Pendant l’après-midi, deux éclairages plus légalistes ont été proposés : M. Bruno Crépin, magistrat, a exposé le cadre du droit français à ce sujet : il n’y a pas d’abus sexuels, dit-il, il n’y a que des agressions. Ce propos difficile a pu être éclairé par des exemples de situations permettant d’évoquer toute la difficulté pour les juges à comprendre les faits, parfois bien longtemps après leur déroulement, en questionnant des victimes dont la personnalité a été profondément touchée.
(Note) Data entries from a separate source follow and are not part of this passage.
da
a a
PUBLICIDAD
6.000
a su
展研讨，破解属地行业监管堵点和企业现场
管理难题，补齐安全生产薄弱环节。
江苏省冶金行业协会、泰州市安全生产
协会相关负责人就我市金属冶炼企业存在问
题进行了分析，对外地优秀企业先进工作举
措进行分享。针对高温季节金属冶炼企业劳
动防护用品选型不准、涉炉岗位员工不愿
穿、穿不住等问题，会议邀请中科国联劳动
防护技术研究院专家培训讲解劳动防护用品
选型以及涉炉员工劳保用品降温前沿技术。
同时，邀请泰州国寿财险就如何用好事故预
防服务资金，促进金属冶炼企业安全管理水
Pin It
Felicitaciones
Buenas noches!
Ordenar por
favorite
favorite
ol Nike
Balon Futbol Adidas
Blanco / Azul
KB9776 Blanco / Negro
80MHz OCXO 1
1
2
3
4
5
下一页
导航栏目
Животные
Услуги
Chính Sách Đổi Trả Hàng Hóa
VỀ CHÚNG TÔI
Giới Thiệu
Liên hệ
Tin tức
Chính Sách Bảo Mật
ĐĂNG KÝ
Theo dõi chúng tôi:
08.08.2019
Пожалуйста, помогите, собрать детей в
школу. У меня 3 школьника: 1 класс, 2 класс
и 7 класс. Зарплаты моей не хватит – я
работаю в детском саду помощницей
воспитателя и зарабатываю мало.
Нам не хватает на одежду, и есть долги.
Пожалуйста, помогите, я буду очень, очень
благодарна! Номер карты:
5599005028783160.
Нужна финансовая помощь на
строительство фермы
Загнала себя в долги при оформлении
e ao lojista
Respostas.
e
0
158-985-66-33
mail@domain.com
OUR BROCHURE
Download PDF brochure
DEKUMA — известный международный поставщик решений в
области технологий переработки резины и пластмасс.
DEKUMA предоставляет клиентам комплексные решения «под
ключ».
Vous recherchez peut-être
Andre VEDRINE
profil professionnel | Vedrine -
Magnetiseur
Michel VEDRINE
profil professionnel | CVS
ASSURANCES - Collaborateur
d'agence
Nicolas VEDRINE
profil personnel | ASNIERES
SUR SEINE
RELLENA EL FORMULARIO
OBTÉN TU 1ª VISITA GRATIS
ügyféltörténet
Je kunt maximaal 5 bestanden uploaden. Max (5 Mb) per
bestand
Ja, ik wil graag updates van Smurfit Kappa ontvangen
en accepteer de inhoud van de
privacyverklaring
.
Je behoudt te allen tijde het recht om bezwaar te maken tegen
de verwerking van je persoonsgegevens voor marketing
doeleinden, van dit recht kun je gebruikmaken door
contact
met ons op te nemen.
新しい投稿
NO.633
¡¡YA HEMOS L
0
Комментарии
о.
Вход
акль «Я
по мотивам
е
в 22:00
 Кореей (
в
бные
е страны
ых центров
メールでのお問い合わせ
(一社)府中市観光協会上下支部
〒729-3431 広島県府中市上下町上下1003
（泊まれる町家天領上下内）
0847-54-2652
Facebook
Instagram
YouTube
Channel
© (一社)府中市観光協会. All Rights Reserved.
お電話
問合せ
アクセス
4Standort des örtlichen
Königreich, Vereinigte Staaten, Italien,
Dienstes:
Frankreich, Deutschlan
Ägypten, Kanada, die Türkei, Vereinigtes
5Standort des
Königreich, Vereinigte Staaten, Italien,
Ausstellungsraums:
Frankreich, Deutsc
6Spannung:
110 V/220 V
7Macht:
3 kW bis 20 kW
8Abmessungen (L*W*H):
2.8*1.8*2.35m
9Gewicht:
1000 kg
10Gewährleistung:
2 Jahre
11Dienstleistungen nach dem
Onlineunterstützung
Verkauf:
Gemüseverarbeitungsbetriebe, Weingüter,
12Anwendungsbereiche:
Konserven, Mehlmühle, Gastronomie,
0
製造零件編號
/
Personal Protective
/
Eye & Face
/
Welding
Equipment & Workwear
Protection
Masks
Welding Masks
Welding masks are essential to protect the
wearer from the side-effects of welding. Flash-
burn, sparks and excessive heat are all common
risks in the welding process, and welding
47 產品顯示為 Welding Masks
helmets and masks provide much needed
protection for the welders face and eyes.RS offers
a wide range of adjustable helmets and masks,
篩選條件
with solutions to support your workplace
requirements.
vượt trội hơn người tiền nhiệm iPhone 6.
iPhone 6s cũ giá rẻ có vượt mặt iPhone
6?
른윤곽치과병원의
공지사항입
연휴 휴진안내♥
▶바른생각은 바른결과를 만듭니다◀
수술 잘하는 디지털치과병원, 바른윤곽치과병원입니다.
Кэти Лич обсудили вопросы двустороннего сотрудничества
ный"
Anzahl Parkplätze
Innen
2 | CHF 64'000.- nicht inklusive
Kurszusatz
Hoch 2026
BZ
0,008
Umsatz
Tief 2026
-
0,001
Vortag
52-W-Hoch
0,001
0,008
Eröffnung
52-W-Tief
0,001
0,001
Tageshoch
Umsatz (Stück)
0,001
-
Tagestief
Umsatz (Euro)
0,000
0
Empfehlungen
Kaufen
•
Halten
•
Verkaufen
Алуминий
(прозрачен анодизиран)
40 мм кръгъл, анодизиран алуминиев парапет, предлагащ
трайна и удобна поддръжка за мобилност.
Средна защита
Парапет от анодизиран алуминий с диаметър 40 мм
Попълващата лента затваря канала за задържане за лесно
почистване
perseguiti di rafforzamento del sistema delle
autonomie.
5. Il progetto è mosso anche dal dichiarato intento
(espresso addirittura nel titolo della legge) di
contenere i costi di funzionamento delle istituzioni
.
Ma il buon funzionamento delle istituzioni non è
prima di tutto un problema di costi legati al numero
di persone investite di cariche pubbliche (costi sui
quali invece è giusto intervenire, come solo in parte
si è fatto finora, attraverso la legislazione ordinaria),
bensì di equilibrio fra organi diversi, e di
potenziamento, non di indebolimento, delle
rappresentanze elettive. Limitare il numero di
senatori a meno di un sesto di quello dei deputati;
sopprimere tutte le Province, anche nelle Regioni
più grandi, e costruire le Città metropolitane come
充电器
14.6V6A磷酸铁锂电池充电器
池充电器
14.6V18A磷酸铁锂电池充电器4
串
Hervé Queinnec, juge ecclésiastique, a pu exposer également les aspects du droit canonique. C’est une législation propre à l’Église, entraînant des peines internes à l’Église. À chaque fois, il faut considérer le for interne et le for externe c’est-à-dire les conséquences des actes pour la personne elle-même, spirituellement surtout, mais aussi pour l’Église dans son fonctionnement. Pour terminer sur le côté juridique de la question, M Crépin et P. Queinnec ont pris un temps au sujet du secret professionnel, c’est à dire en Église la question du secret de la confession, et du secret de l’accompagnement spirituel.

Conclusion par Mgr d’Ornellas

Monseigneur d’Ornellas a conclu la journée avec trois remarques :

  • Nous sommes tous pêcheurs, et il n’y a pas deux catégories de personnes, les uns et les autres, les bons et les mauvais, ceux qui font des actes mauvais, et ceux qui en subissent les conséquences. Ce clivage n’est pas évangélique. L’église est une : quand un membre souffre, c’est toute l’Église et toute l’humanité qui est en souffrance.
  • Le cléricalisme est un mal contre lequel il faut lutter, sachant qu’il n’est pas le fait seulement des prêtres, les laïcs aussi y participent. « Lutter contre l’abus des pouvoirs, c’est un travail de tous ».
  • Enfin et surtout, il faut aimer l’Église, c’est un profond travail de conversion, dans les fibres les plus intimes de notre être (humain, spirituel, sexuel). Rien n’est étranger au Christ. Même dans les scandales et dans les douleurs, il y a un appel à la sainteté, grâce à la parole libérée. Cette parole peut parfois arracher les lèvres et faire souffrir. Mais c’est une parole qui peut nous convertir.